De hecho, ni siquiera la llegada de Hitler al poder aceleró el proceso de creación de una fuerza naval, pues los primeros fondos que recibió la marina, a partir de febrero de 1933, fueron empleados en la compra de armas y munición, en el refuerzo de las defensas costeras y en la construcción y mejora de los puertos.
Lo cierto es que, como ya había adelantado Von Tirpitz con ocasión de la creación de la flota imperial alemana antes de 1914, una marina era algo que no se podía crear de un día para otro; una idea con la que el almirante Erich Raeder estaba plenamente de acuerdo, y que expondría a Hitler desde el primer momento, pero que este no llegaría a entender del todo y, como veremos –y al igual que sucedió con el Ejército de Tierra y la Fuerza Aérea– la recreación de la flota alemana fue un proceso improvisado y caótico.
Uno de los elementos fundamentales del proceso fue la selección de un objetivo para la marina. Durante la República de Weimar se había pensado tan solo en el control de las rutas navales del Báltico, una idea a la que, tras su llegada al poder, Hitler, cuya mentalidad era fundamentalmente continental, se adhirió en parte, pues al principio optó por una marina costera, con el fin de no entrar en conflicto con Gran Bretaña, como había sucedido en la guerra anterior. Esta idea casaba perfectamente, además, con el programa económico nazi, que abogaba por reducir las exportaciones e importaciones ultramarinas para sustituirlas por intercambios por vía terrestre con los países fronterizos, con lo que ya no sería necesaria una marina poderosa para controlar las rutas navales más allá del Báltico. No era el único que estaba de acuerdo con este principio, sino que también lo estaban el Ejército de Tierra y la Fuerza Aérea, así como los altos mandos de la Wehrmacht (las fuerzas armadas, que engloban tierra, mar y aire), que preferían que los fondos para el rearme fueran a sus respectivos servicios.

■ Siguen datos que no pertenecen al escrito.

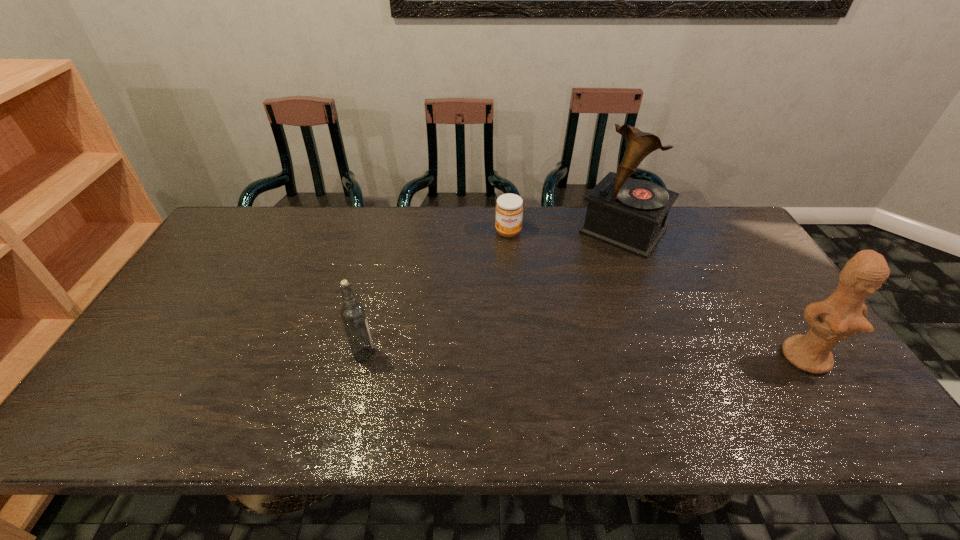 This screenshot has height=540, width=960. I want to click on the third tallest object, so click(352, 313).

This screenshot has height=540, width=960. Identify the location of vodka. (352, 313).

This screenshot has width=960, height=540. I want to click on the rightmost object, so click(x=841, y=315).

Locate an element on the screen. The width and height of the screenshot is (960, 540). figurine is located at coordinates (841, 315).

In order to click on the shortest object in this screenshot , I will do `click(509, 209)`.

In order to click on the second object from left to right in this screenshot , I will do `click(509, 209)`.

Where is `phonograph_record`? This screenshot has width=960, height=540. phonograph_record is located at coordinates (629, 214).

Image resolution: width=960 pixels, height=540 pixels. Find the location of `the second object from right to left`. the second object from right to left is located at coordinates (629, 214).

Identify the location of free region located 0.120m on the label of the second shortest object. (423, 354).

Image resolution: width=960 pixels, height=540 pixels. What are the coordinates of `vacant space located 0.300m on the front label of the shortest object` in the screenshot? It's located at (519, 308). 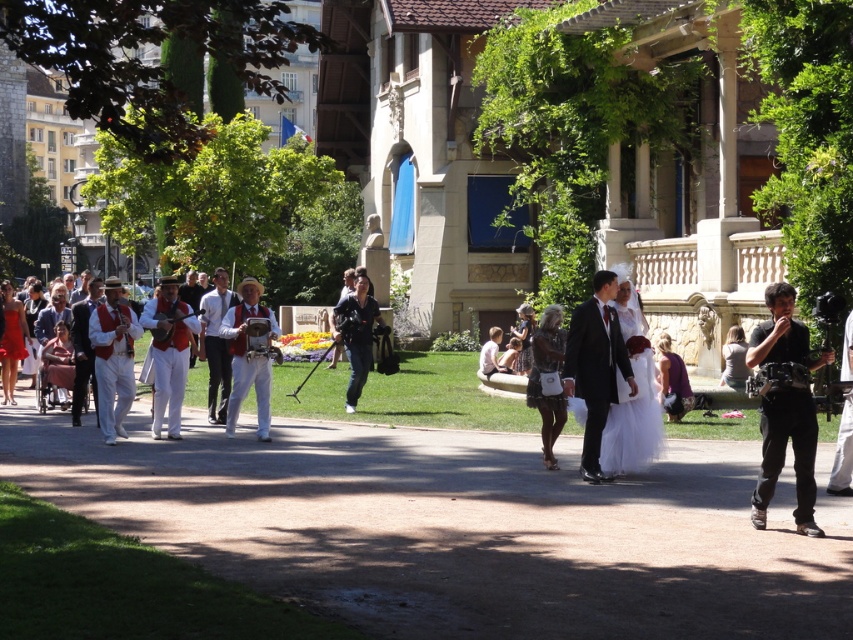 Is white cotton pants at center shorter than matte black camera at center?

Indeed, white cotton pants at center has a lesser height compared to matte black camera at center.

Is point (164, 360) less distant than point (358, 356)?

Yes, point (164, 360) is closer to viewer.

Between point (154, 410) and point (352, 401), which one is positioned behind?

The point (352, 401) is behind.

At what (x,y) coordinates should I click in order to perform the action: click on white cotton pants at center. Please return your answer as a coordinate pair (x, y). The image size is (853, 640). Looking at the image, I should click on [x=167, y=353].

Can you confirm if white cotton hat at center is wider than matte pink dress at left?

Yes.

Which is below, white cotton hat at center or matte pink dress at left?

matte pink dress at left is lower down.

Is point (236, 400) positioned after point (64, 376)?

No, (236, 400) is closer to viewer.

Identify the location of white cotton hat at center. (248, 355).

Measure the distance between point [775,301] and camera.

A distance of 37.08 feet exists between point [775,301] and camera.

Is point (793, 332) positioned behind point (6, 314)?

No.

Measure the distance between point (784, 426) and camera.

A distance of 11.10 meters exists between point (784, 426) and camera.

Locate an element on the screen. This screenshot has height=640, width=853. black matte camera at right is located at coordinates (785, 406). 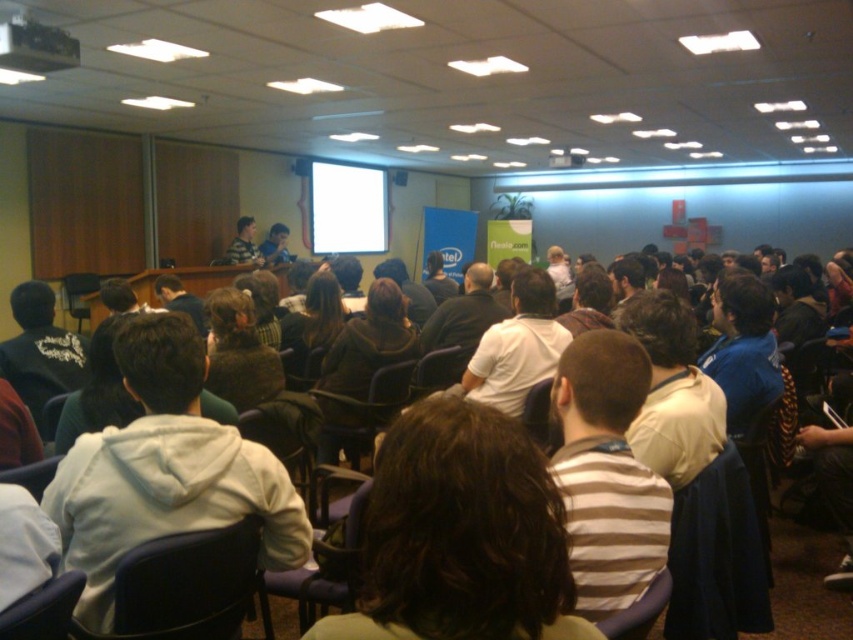 You are sitting in the conference room and notice a person wearing a white shirt at center. Can you determine the exact coordinates of where this person is located?

The white shirt at center is located at point (672, 392). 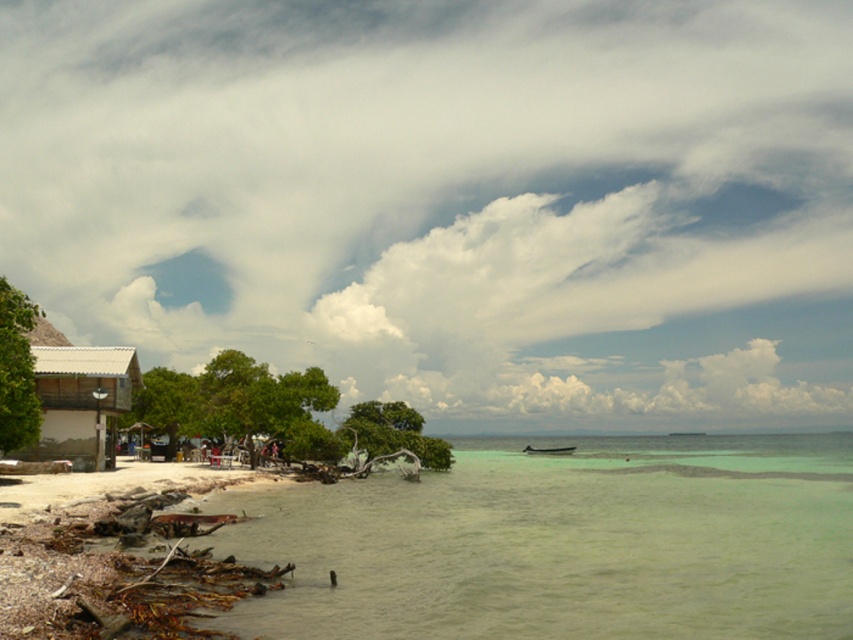 Between white fluffy cloud at upper center and wooden hut at left, which one has more height?

Standing taller between the two is white fluffy cloud at upper center.

Can you confirm if white fluffy cloud at upper center is shorter than wooden hut at left?

No.

You are a GUI agent. You are given a task and a screenshot of the screen. Output one action in this format:
    pyautogui.click(x=<x>, y=<y>)
    Task: Click on the white fluffy cloud at upper center
    The image size is (853, 640).
    Given the screenshot: What is the action you would take?
    pyautogui.click(x=450, y=198)

Does point (691, 477) come closer to viewer compared to point (564, 451)?

Yes, it is.

Does greenish water at lower left appear over white plastic boat at center?

Correct, greenish water at lower left is located above white plastic boat at center.

Which is behind, point (836, 589) or point (543, 448)?

The point (543, 448) is more distant.

The image size is (853, 640). I want to click on greenish water at lower left, so click(x=566, y=544).

Who is positioned more to the left, greenish water at lower left or wooden hut at left?

wooden hut at left

Is point (535, 548) positioned before point (56, 452)?

Yes.

Where is `greenish water at lower left`? greenish water at lower left is located at coordinates (566, 544). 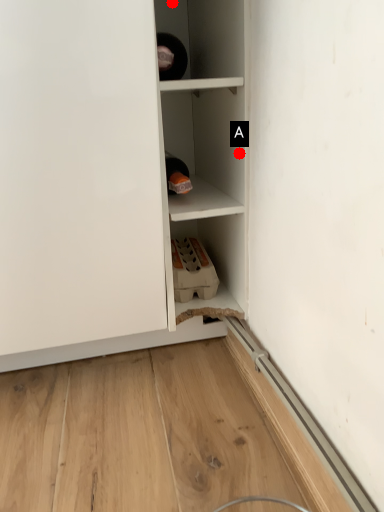 Question: Two points are circled on the image, labeled by A and B beside each circle. Which point is closer to the camera?

Choices:
 (A) A is closer
 (B) B is closer

Answer: (A) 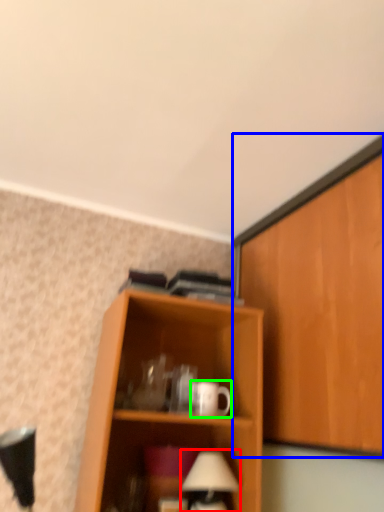 Question: Considering the real-world distances, which object is farthest from table lamp (highlighted by a red box)? cabinetry (highlighted by a blue box) or mug (highlighted by a green box)?

Choices:
 (A) cabinetry
 (B) mug

Answer: (A) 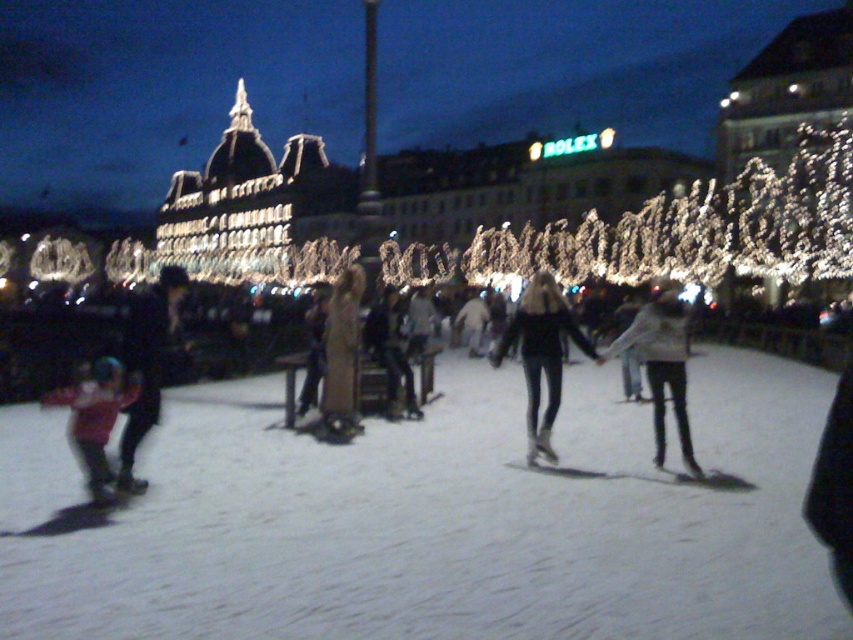 Does point (496, 513) come behind point (358, 291)?

No, (496, 513) is in front of (358, 291).

Does white smooth ice at center appear under brown leather jacket at center?

Indeed, white smooth ice at center is positioned under brown leather jacket at center.

Is point (387, 525) farther from viewer compared to point (331, 394)?

No, (387, 525) is closer to viewer.

Identify the location of white smooth ice at center. (433, 518).

In the scene shown: Can you confirm if white smooth ice at center is positioned below black matte jacket at center?

Yes.

Between point (370, 552) and point (535, 336), which one is positioned behind?

Point (535, 336)

Is point (489, 499) more distant than point (524, 326)?

No, it is not.

You are a GUI agent. You are given a task and a screenshot of the screen. Output one action in this format:
    pyautogui.click(x=<x>, y=<y>)
    Task: Click on the white smooth ice at center
    
    Given the screenshot: What is the action you would take?
    coord(433,518)

Is matte pink jacket at lower left thinner than brown leather jacket at center?

No, matte pink jacket at lower left is not thinner than brown leather jacket at center.

This screenshot has width=853, height=640. Find the location of `matte pink jacket at lower left`. matte pink jacket at lower left is located at coordinates (96, 420).

Identify the location of matte pink jacket at lower left. The width and height of the screenshot is (853, 640). (96, 420). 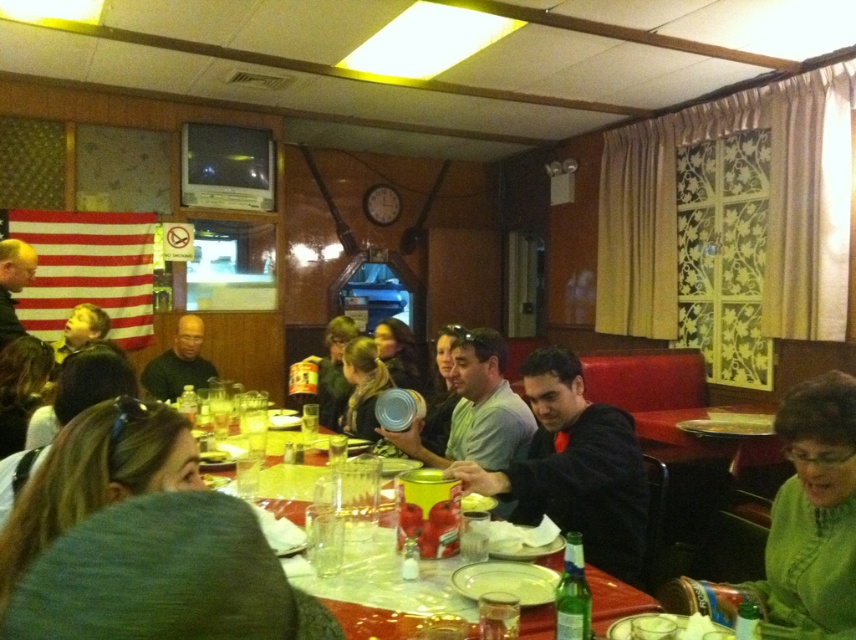 Question: Estimate the real-world distances between objects in this image. Which object is closer to the matte black can at center?

Choices:
 (A) black matte jacket at center
 (B) matte black hair at center
 (C) matte silver can at center
 (D) green matte sweater at lower right

Answer: (B)

Question: Does matte silver can at center appear on the left side of matte black can at center?

Choices:
 (A) yes
 (B) no

Answer: (B)

Question: Does green matte sweater at lower right come in front of matte black hair at center?

Choices:
 (A) yes
 (B) no

Answer: (A)

Question: Which of these objects is positioned closest to the matte yellow container at center?

Choices:
 (A) smooth leather jacket at upper left
 (B) dark green sweater at center
 (C) matte black can at center
 (D) matte silver can at center

Answer: (D)

Question: Which of the following is the closest to the observer?

Choices:
 (A) (412, 348)
 (B) (492, 435)

Answer: (B)

Question: Is green matte sweater at lower right bigger than yellow shirt at upper left?

Choices:
 (A) yes
 (B) no

Answer: (A) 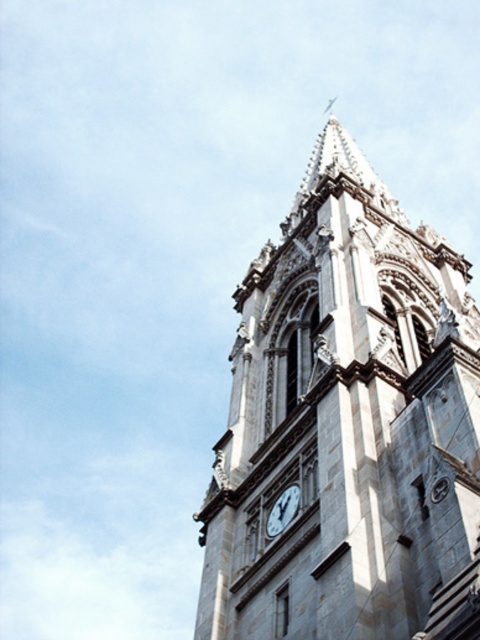 You are an architect designing a new city square and want to place a new statue between the white stone clock tower at center and the white marble clock at center. The statue requires a minimum of 2 meters of space between it and each object. Given the current spacing between the two objects, can the statue be placed between them?

The white stone clock tower at center is wider than the white marble clock at center, but the description does not provide information about the distance between them. Without knowing the actual spacing between the two objects, it is impossible to determine if the statue can be placed between them with the required 2 meters of space on each side.

You are standing in front of the church and want to take a photo of both the white stone clock tower at center and the white marble clock at center. Which one will appear higher in your camera view?

The white stone clock tower at center is above the white marble clock at center, so the white stone clock tower at center will appear higher in your camera view.

You are an architect designing a new city square and want to place a statue between the white stone clock tower at center and the white marble clock at center. Since the statue will be placed equidistant from both, which object should you use as the reference point to ensure the statue is centered between them?

The statue should be placed equidistant from both the white stone clock tower at center and the white marble clock at center. Since the white stone clock tower at center is larger in size than the white marble clock at center, you should use the center point of the larger tower as the reference to ensure proper alignment. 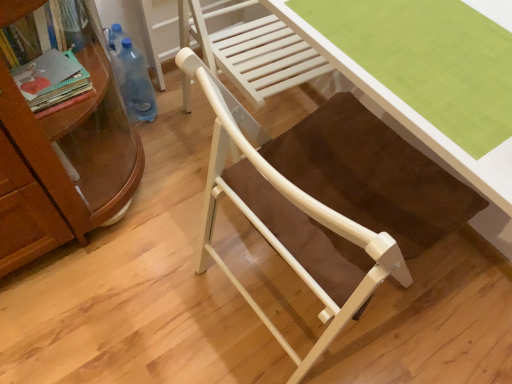 Identify the location of free spot behind blue plastic bottle at left. The width and height of the screenshot is (512, 384). (170, 92).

Pero por supuesto, quien no podía compartir estas ideas era la propia marina, cuyos teóricos siempre habían planteado que el objetivo debía ser proyectar su poder sobre los océanos. Dada la oposición a la que se enfrentaba, Raeder comprendió enseguida que para evitar que su servicio se viera relegado a un papel menor, tenía que engatusar a Hitler. Parece que así lo hizo en la primera reunión que ambos sostuvieron, en abril de 1933, y a través del memorando que redacto sobre ella, donde el almirante dio una de cal y otra de arena indicando primero que estaba de acuerdo con los límites impuestos por el Tratado de Versalles, pero añadiendo después que iban a necesitar submarinos y al menos un portaaviones; abogando por la “igualdad de derechos” con las demás potencias navales, un argumento con el que Hitler solo podía estar de acuerdo; y señalando a Francia como el enemigo a batir al solicitar que el “acorazado de bolsillo D”, planificado para ser construido en 1934, fuera el equivalente del francés Dunkerque. “La marina jamás apuntará a la Gran Bretaña como enemigo”, rezaba, finalmente, el memorándum, sino que había que mantener la posibilidad de que esta fuera “elegible como aliada”. Los argumentos colaron, y pronto se aceleraría la construcción naval, aunque no sin ciertos problemas, como veremos en posteriores entradas.